* **DATASET CONTENT**
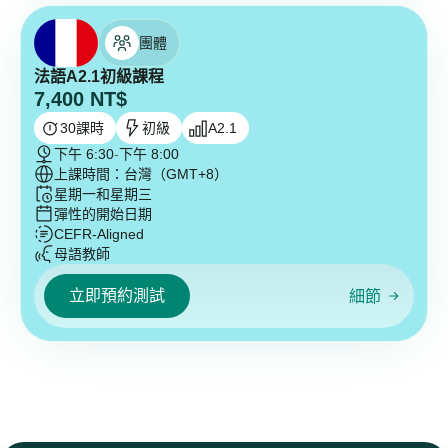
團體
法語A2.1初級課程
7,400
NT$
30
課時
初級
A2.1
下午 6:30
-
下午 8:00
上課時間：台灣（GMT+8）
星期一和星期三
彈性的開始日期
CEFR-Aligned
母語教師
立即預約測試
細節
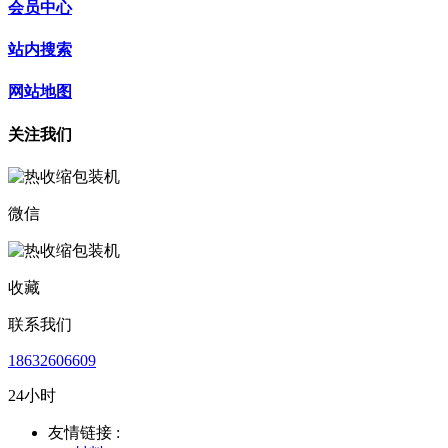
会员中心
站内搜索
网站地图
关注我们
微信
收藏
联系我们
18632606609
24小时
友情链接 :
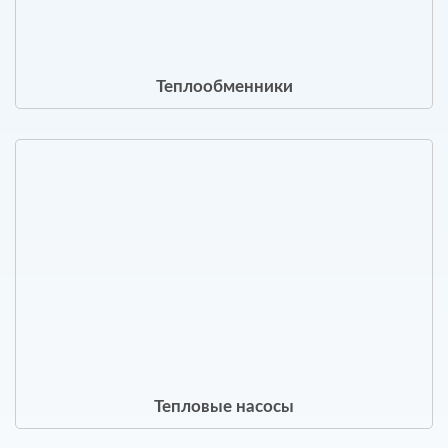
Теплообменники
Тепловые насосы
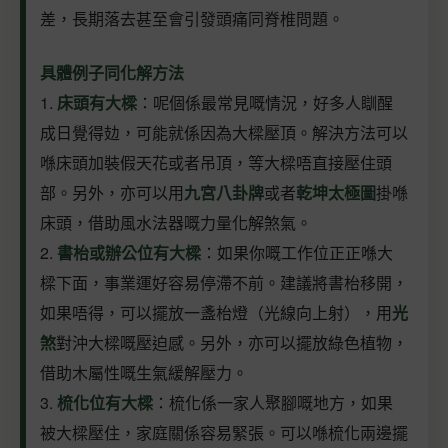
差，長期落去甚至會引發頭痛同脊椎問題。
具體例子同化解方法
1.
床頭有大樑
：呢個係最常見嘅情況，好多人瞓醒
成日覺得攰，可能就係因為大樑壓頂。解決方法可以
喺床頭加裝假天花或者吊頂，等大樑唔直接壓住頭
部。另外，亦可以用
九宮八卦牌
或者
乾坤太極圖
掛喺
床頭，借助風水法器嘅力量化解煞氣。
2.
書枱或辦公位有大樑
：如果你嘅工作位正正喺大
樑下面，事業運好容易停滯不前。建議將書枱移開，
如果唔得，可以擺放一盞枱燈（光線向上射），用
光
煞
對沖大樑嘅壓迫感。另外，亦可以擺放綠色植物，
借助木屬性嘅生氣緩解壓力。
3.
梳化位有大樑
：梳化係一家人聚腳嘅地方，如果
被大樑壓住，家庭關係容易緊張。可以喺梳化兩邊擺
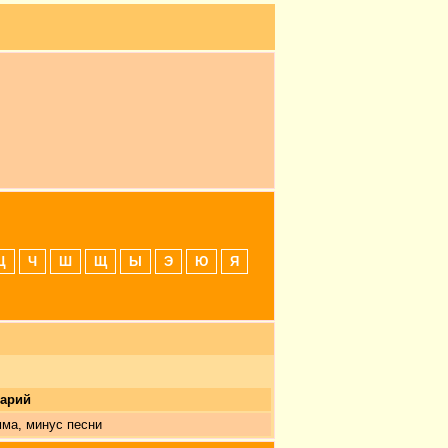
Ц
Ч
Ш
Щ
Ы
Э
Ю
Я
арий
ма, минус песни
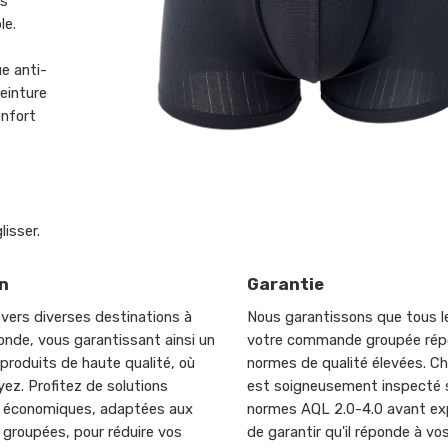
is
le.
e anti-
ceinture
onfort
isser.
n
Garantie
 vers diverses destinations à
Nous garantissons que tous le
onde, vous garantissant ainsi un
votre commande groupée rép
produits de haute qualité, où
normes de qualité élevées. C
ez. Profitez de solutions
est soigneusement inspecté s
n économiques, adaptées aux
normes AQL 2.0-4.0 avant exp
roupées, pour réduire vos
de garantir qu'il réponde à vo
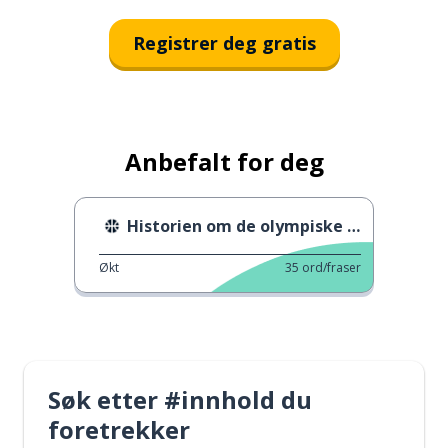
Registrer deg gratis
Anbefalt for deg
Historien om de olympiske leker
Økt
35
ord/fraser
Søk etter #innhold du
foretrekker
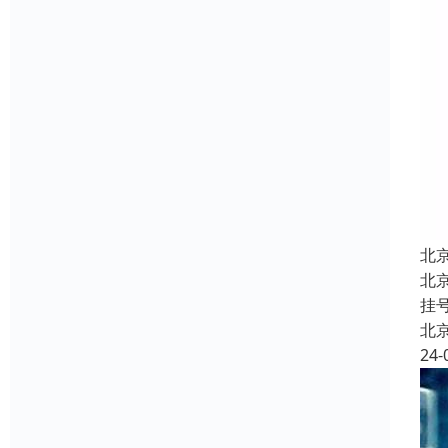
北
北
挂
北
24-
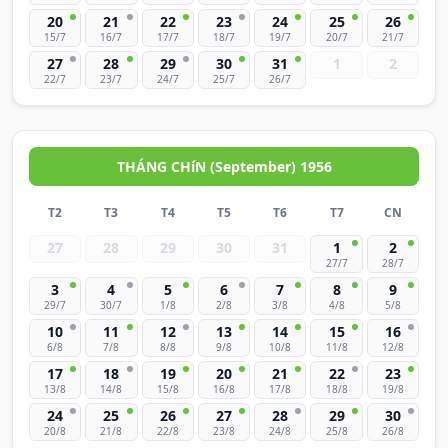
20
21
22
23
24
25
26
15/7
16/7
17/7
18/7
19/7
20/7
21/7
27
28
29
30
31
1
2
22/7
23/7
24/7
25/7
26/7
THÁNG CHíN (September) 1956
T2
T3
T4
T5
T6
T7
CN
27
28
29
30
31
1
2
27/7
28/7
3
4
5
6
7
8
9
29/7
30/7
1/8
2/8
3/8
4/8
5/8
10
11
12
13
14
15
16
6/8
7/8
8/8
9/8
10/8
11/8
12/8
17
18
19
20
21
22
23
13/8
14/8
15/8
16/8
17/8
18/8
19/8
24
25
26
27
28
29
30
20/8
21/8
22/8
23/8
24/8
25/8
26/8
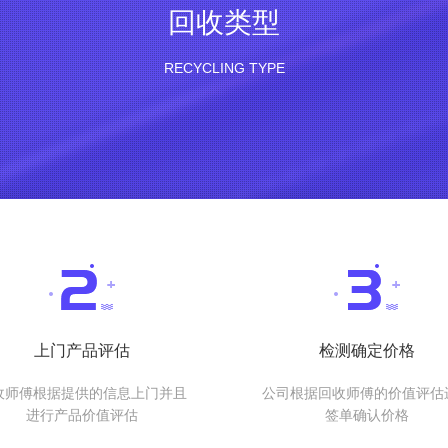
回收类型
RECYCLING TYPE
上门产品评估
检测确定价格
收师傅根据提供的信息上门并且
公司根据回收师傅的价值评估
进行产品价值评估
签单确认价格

* **WORK ORDER**
The word "qualité" may appear in several lines of the data; copy every line where it does.

* **ANSWER BOX**
produits de haute qualité, où
normes de qualité élevées. C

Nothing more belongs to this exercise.